In summary, we have developed a visible light-mediated thiol-norbornene interfacial coating process to prepare step-growth conformal hydrogel coating on islet surface. Using MIN6 β-cell aggregates as a model, we evaluated the parameters critical in determining coating thickness (e.g., MW of PEGdSH, polymerization time, and macromer concentration). The results of live/dead staining and GSIS demonstrated high cytocompatibility of thiol-norbornene hydrogel coating on murine islets.

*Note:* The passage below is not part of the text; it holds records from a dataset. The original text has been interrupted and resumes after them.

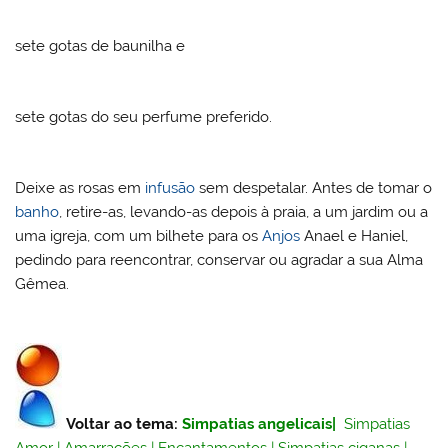
sete gotas de baunilha e
sete gotas do seu perfume preferido.
Deixe as rosas em
infusão
sem despetalar. Antes de tomar o
banho
, retire-as, levando-as depois à praia, a um jardim ou a
uma igreja, com um bilhete para os
Anjos
Anael e Haniel,
pedindo para reencontrar, conservar ou agradar a sua Alma
Gêmea.
Voltar ao tema:
Simpatias angelicais
|
Simpatias
Amor
|
Amarrações
|
Encantamentos
|
Simpatias ciganas
|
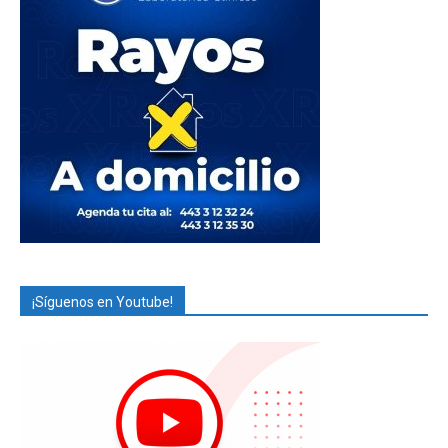
¡Síguenos en Youtube!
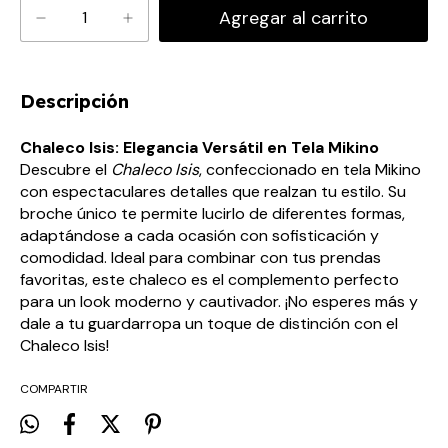
Descripción
Chaleco Isis: Elegancia Versátil en Tela Mikino
Descubre el
Chaleco Isis
, confeccionado en tela Mikino
con espectaculares detalles que realzan tu estilo. Su
broche único te permite lucirlo de diferentes formas,
adaptándose a cada ocasión con sofisticación y
comodidad. Ideal para combinar con tus prendas
favoritas, este chaleco es el complemento perfecto
para un look moderno y cautivador. ¡No esperes más y
dale a tu guardarropa un toque de distinción con el
Chaleco Isis!
COMPARTIR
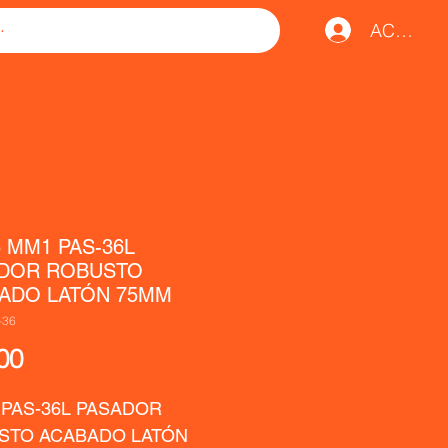
ACCESO
5 MM1 PAS-36L
DOR ROBUSTO
ADO LATÓN 75MM
-36
Precio
00
 PAS-36L PASADOR 
STO ACABADO LATÓN 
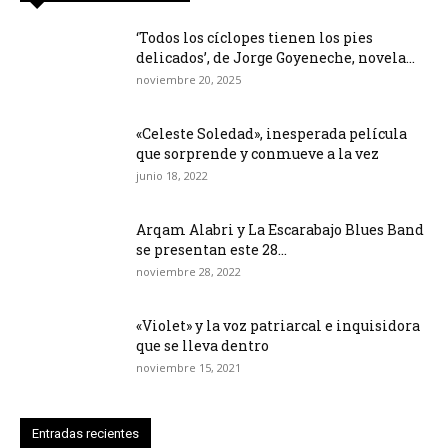
‘Todos los cíclopes tienen los pies
delicados’, de Jorge Goyeneche, novela...
noviembre 20, 2025
«Celeste Soledad», inesperada película
que sorprende y conmueve a la vez
junio 18, 2022
Arqam Alabri y La Escarabajo Blues Band
se presentan este 28...
noviembre 28, 2022
«Violet» y la voz patriarcal e inquisidora
que se lleva dentro
noviembre 15, 2021
Entradas recientes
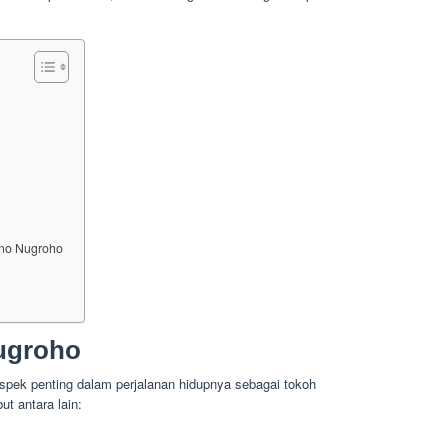
tno Nugroho
Nugroho
pek penting dalam perjalanan hidupnya sebagai tokoh
ut antara lain:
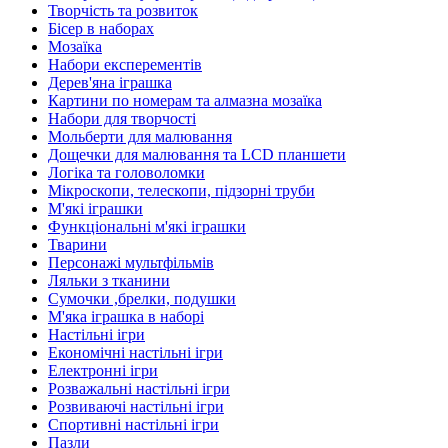
Творчість та розвиток
Бісер в наборах
Мозаїка
Набори експерементів
Дерев'яна іграшка
Картини по номерам та алмазна мозаїка
Набори для творчості
Мольберти для малювання
Дощечки для малювання та LCD планшети
Логіка та головоломки
Мікроскопи, телескопи, підзорні труби
М'які іграшки
Функціональні м'які іграшки
Тварини
Персонажі мультфільмів
Ляльки з тканини
Сумочки ,брелки, подушки
М'яка іграшка в наборі
Настільні ігри
Економічні настільні ігри
Електронні ігри
Розважальні настільні ігри
Розвиваючі настільні ігри
Спортивні настільні ігри
Пазли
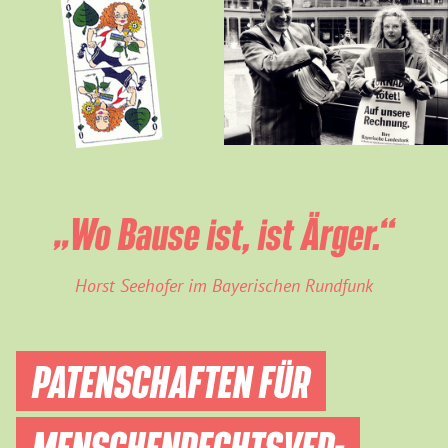
„Wo Bause ist, ist Ärger.“
Horst Seehofer im Bayerischen Rundfunk
PATENSCHAFTEN FÜR
MENSCHEN­RECHTS­VER­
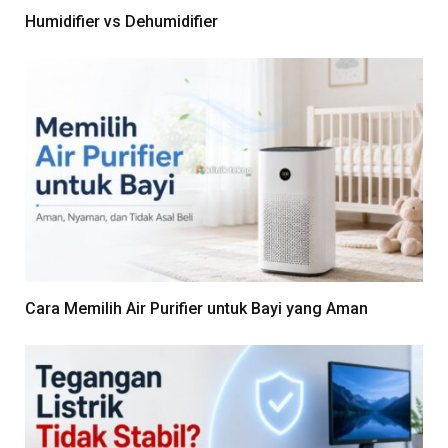
Humidifier vs Dehumidifier
Cara Memilih Air Purifier untuk Bayi yang Aman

This visible light mediated thiol-norbornene interfacial photopolymerization provides an alternate coating option and should be of great interest to the field of islet transplantation. Future work will focus on modifying thiol-norbornene gel formulation to create multi-functional immuno-isolation barrier, and on determining the inflammatory response and long-term efficacy of the transplanted coated islets on maintaining euglycemia.